(DATA SHOWN)

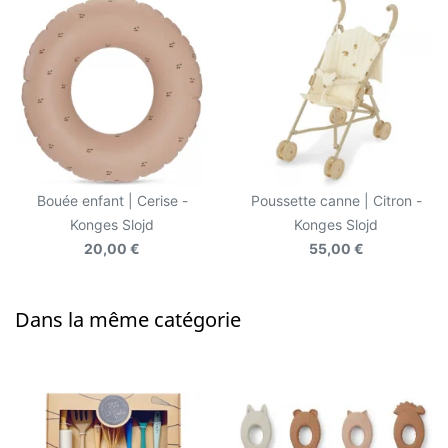
Bouée enfant | Cerise -
Poussette canne | Citron -
Konges Slojd
Konges Slojd
20,00 €
55,00 €
Dans la même catégorie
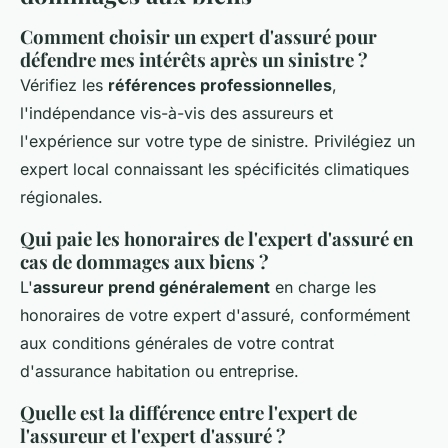
Comment choisir un expert d'assuré pour
défendre mes intérêts après un sinistre ?
Vérifiez les
références professionnelles
,
l'indépendance vis-à-vis des assureurs et
l'expérience sur votre type de sinistre. Privilégiez un
expert local connaissant les spécificités climatiques
régionales.
Qui paie les honoraires de l'expert d'assuré en
cas de dommages aux biens ?
L'
assureur prend généralement
en charge les
honoraires de votre expert d'assuré, conformément
aux conditions générales de votre contrat
d'assurance habitation ou entreprise.
Quelle est la différence entre l'expert de
l'assureur et l'expert d'assuré ?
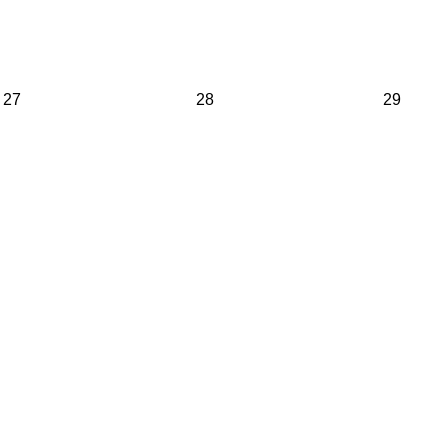
27
28
29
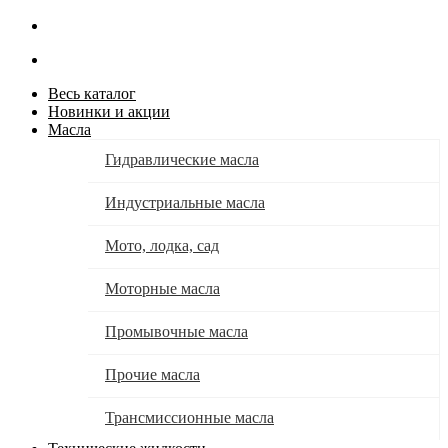
Весь каталог
Новинки и акции
Масла
Гидравлические масла
Индустриальные масла
Мото, лодка, сад
Моторные масла
Промывочные масла
Прочие масла
Трансмиссионные масла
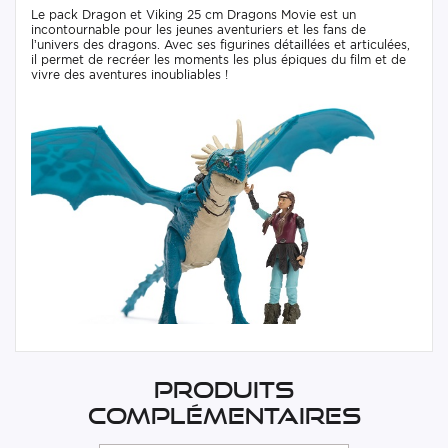
Le pack Dragon et Viking 25 cm Dragons Movie est un
incontournable pour les jeunes aventuriers et les fans de
l’univers des dragons. Avec ses figurines détaillées et articulées,
il permet de recréer les moments les plus épiques du film et de
vivre des aventures inoubliables !
Produits
complémentaires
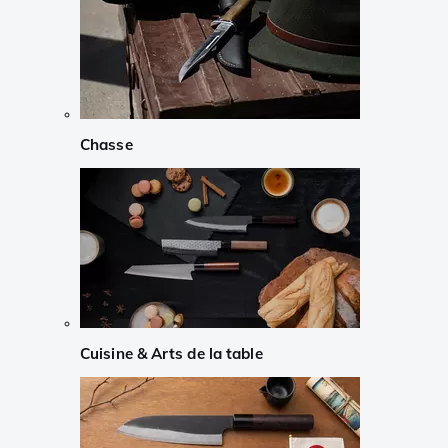
Chasse
Cuisine & Arts de la table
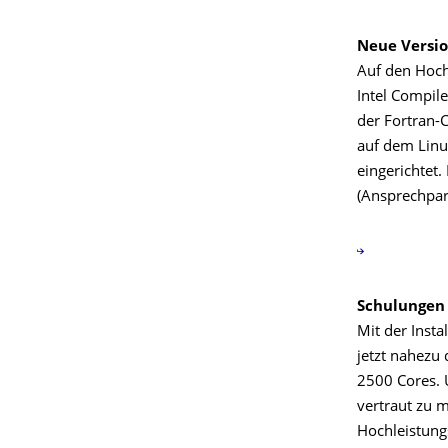
Neue Versio
Auf den Hoch
Intel Compile
der Fortran-C
auf dem Linu
eingerichtet.
(Ansprechpart
Schulungen 
Mit der Insta
jetzt nahezu
2500 Cores. 
vertraut zu 
Hochleistung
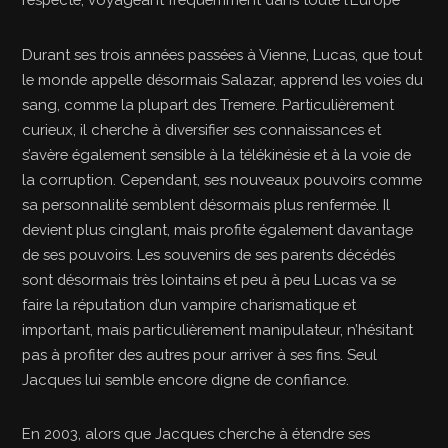
Durant ses trois années passées à Vienne, Lucas, que tout
le monde appelle désormais Salazar, apprend les voies du
sang, comme la plupart des Tremere. Particulièrement
curieux, il cherche à diversifier ses connaissances et
s’avère également sensible à la télékinésie et à la voie de
la corruption. Cependant, ses nouveaux pouvoirs comme
sa personnalité semblent désormais plus renfermée. Il
devient plus cinglant, mais profite également davantage
de ses pouvoirs. Les souvenirs de ses parents décédés
sont désormais très lointains et peu à peu Lucas va se
faire la réputation d’un vampire charismatique et
important, mais particulièrement manipulateur, n’hésitant
pas à profiter des autres pour arriver à ses fins. Seul
Jacques lui semble encore digne de confiance.
En 2003, alors que Jacques cherche à étendre ses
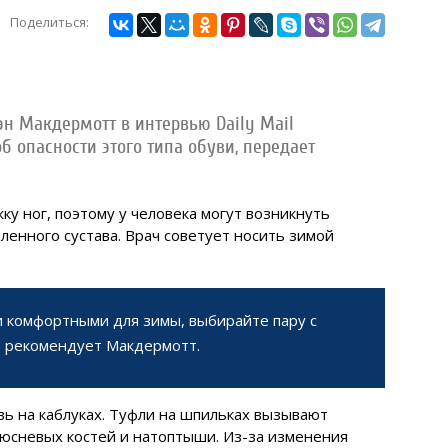
Поделиться:
н Макдермотт в интервью Daily Mail
б опасности этого типа обуви, передает
у ног, поэтому у человека могут возникнуть
ленного сустава. Врач советует носить зимой
и комфортными для зимы, выбирайте пару с
– рекомендует Макдермотт.
вь на каблуках. Туфли на шпильках вызывают
люсневых костей и натоптыши. Из-за изменения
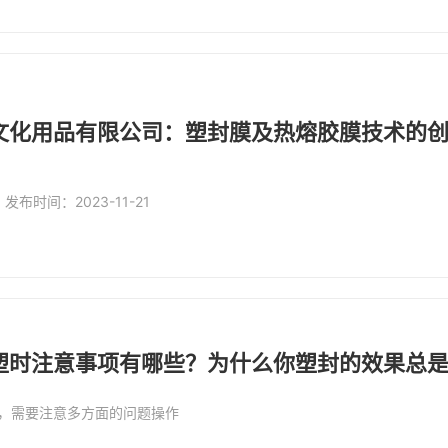
文化用品有限公司：塑封膜及热熔胶膜技术的
发布时间：2023-11-21
塑时注意事项有哪些？为什么你塑封的效果总
，需要注意多方面的问题操作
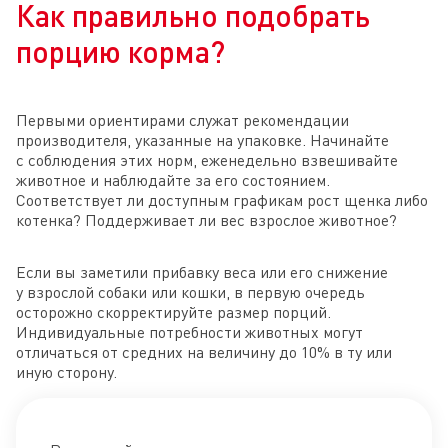
Как правильно подобрать
порцию корма?
Первыми ориентирами служат рекомендации
производителя, указанные на упаковке. Начинайте
с соблюдения этих норм, еженедельно взвешивайте
животное и наблюдайте за его состоянием.
Соответствует ли доступным графикам рост щенка либо
котенка? Поддерживает ли вес взрослое животное?
Если вы заметили прибавку веса или его снижение
у взрослой собаки или кошки, в первую очередь
осторожно скорректируйте размер порций.
Индивидуальные потребности животных могут
отличаться от средних на величину до 10% в ту или
иную сторону.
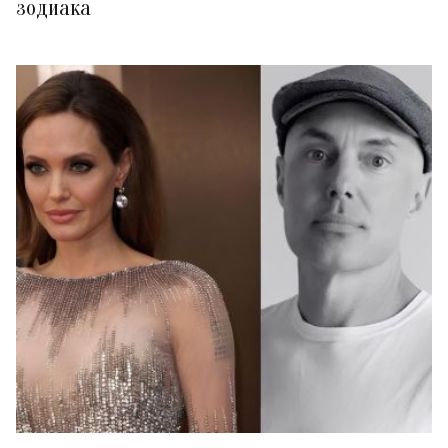
зодиака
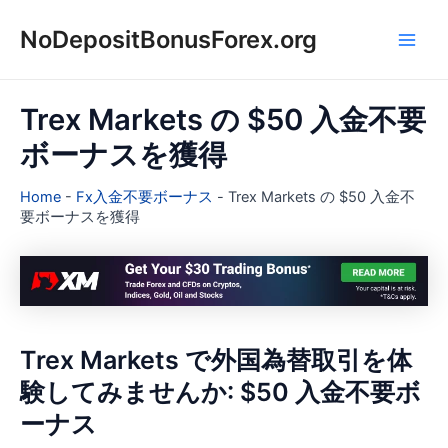
内
NoDepositBonusForex.org
容
Main
を
ス
Men
キ
Trex Markets の $50 入金不要
ッ
ボーナスを獲得
プ
Home
-
Fx入金不要ボーナス
-
Trex Markets の $50 入金不
要ボーナスを獲得
Trex Markets で外国為替取引を体
験してみませんか: $50 入金不要ボ
ーナス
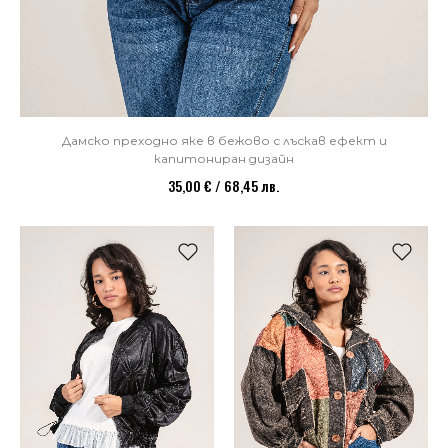
Дамско преходно яке в бежово с лъскав ефект и
капитониран дизайн
35,00 € / 68,45 лв.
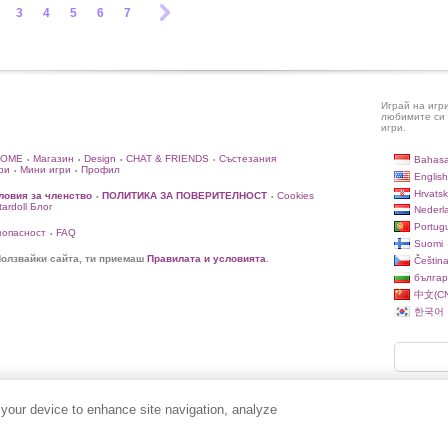
3
4
5
6
7
Играй на игр
любимите си 
игри.
HOME
Магазин
Design
CHAT & FRIENDS
Състезания
Bahasa
•
•
•
•
ри
Мини игри
Профил
•
•
English
Hrvatsk
ловия за членство
ПОЛИТИКА ЗА ПОВЕРИТЕЛНОСТ
Cookies
•
•
rdoll Блог
Nederl
Portug
зопасност
FAQ
•
Suomi
олзвайки сайта, ти приемаш
Правилата и условията
.
Češtin
българ
中文(CN
한국어
 your device to enhance site navigation, analyze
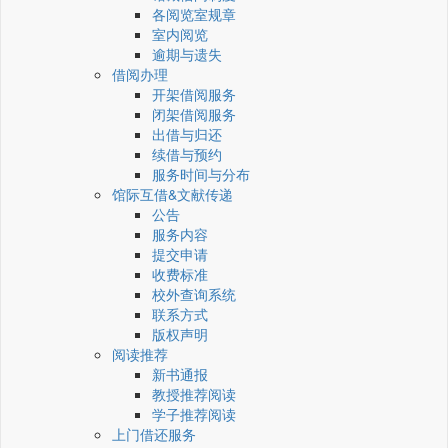
各阅览室规章
室内阅览
逾期与遗失
借阅办理
开架借阅服务
闭架借阅服务
出借与归还
续借与预约
服务时间与分布
馆际互借&文献传递
公告
服务内容
提交申请
收费标准
校外查询系统
联系方式
版权声明
阅读推荐
新书通报
教授推荐阅读
学子推荐阅读
上门借还服务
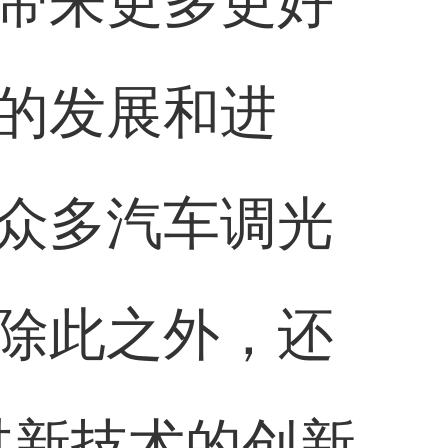
带来更多更好
的发展和进
众多汽车调光
除此之外，还
过新技术的创新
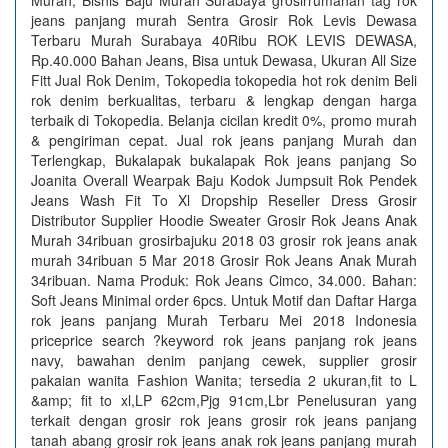
Murah, Bisnis Baju Murah Surabaya grosirrumahan tag rok
jeans panjang murah Sentra Grosir Rok Levis Dewasa
Terbaru Murah Surabaya 40Ribu ROK LEVIS DEWASA,
Rp.40.000 Bahan Jeans, Bisa untuk Dewasa, Ukuran All Size
Fitt Jual Rok Denim, Tokopedia tokopedia hot rok denim Beli
rok denim berkualitas, terbaru & lengkap dengan harga
terbaik di Tokopedia. Belanja cicilan kredit 0%, promo murah
& pengiriman cepat. Jual rok jeans panjang Murah dan
Terlengkap, Bukalapak bukalapak Rok jeans panjang So
Joanita Overall Wearpak Baju Kodok Jumpsuit Rok Pendek
Jeans Wash Fit To Xl Dropship Reseller Dress Grosir
Distributor Supplier Hoodie Sweater Grosir Rok Jeans Anak
Murah 34ribuan grosirbajuku 2018 03 grosir rok jeans anak
murah 34ribuan 5 Mar 2018 Grosir Rok Jeans Anak Murah
34ribuan. Nama Produk: Rok Jeans Cimco, 34.000. Bahan:
Soft Jeans Minimal order 6pcs. Untuk Motif dan Daftar Harga
rok jeans panjang Murah Terbaru Mei 2018 Indonesia
priceprice search ?keyword rok jeans panjang rok jeans
navy, bawahan denim panjang cewek, supplier grosir
pakaian wanita Fashion Wanita; tersedia 2 ukuran,fit to L
&amp; fit to xl,LP 62cm,Pjg 91cm,Lbr Penelusuran yang
terkait dengan grosir rok jeans grosir rok jeans panjang
tanah abang grosir rok jeans anak rok jeans panjang murah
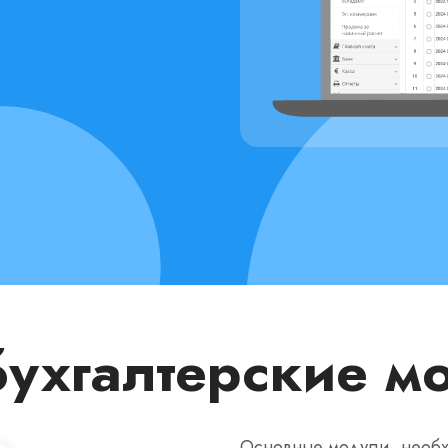
бухгалтерские м
Основные модули, необх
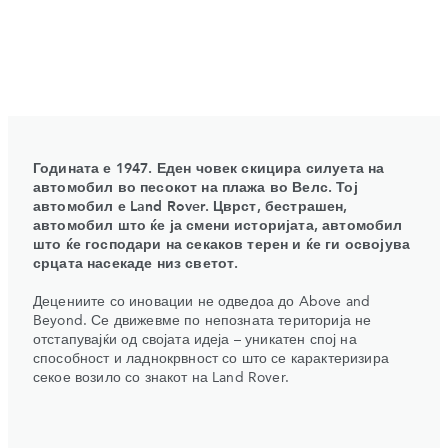
Годината е 1947. Еден човек скицира силуета на
автомобил во песокот на плажа во Велс. Тој
автомобил е Land Rover. Цврст, бестрашен,
автомобил што ќе ја смени историјата, автомобил
што ќе господари на секаков терен и ќе ги освојува
срцата насекаде низ светот.
Децениите со иновации не одведоа до Above and
Beyond. Се движевме по непозната територија не
отстапувајќи од својата идеја – уникатен спој на
способност и ладнокрвност со што се карактеризира
секое возило со знакот на Land Rover.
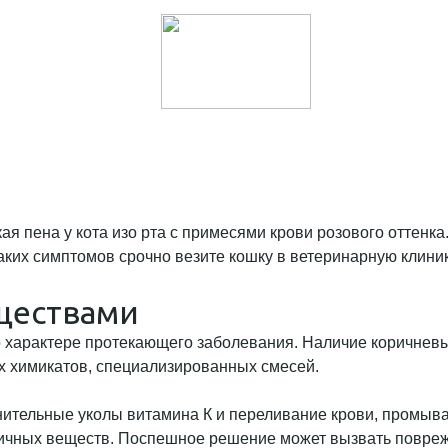
я пена у кота изо рта с примесями крови розового оттенк
аких симптомов срочно везите кошку в ветеринарную клиник
ществами
 характере протекающего заболевания. Наличие коричневы
ых химикатов, специализированных смесей.
нительные уколы витамина К и переливание крови, промыв
ксичных веществ. Поспешное решение может вызвать повр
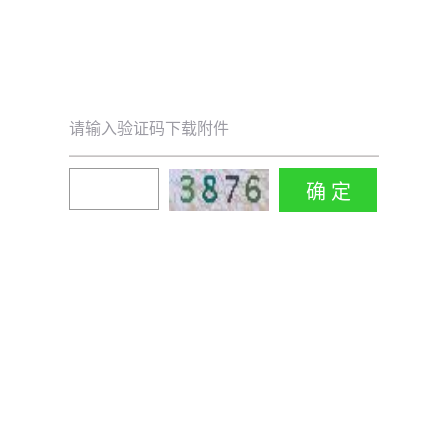
请输入验证码下载附件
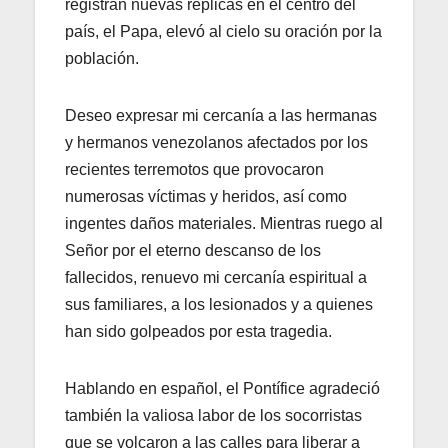
registran nuevas réplicas en el centro del
país, el Papa, elevó al cielo su oración por la
población.
Deseo expresar mi cercanía a las hermanas
y hermanos venezolanos afectados por los
recientes terremotos que provocaron
numerosas víctimas y heridos, así como
ingentes daños materiales. Mientras ruego al
Señor por el eterno descanso de los
fallecidos, renuevo mi cercanía espiritual a
sus familiares, a los lesionados y a quienes
han sido golpeados por esta tragedia.
Hablando en español, el Pontífice agradeció
también la valiosa labor de los socorristas
que se volcaron a las calles para liberar a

(End DATA SHOWN)

» THE TASK
Each line holding "également" in the records should be copied out.

» ANSWER BOX
s’avère également sensible à la télékinésie et à la voie de
devient plus cinglant, mais profite également davantage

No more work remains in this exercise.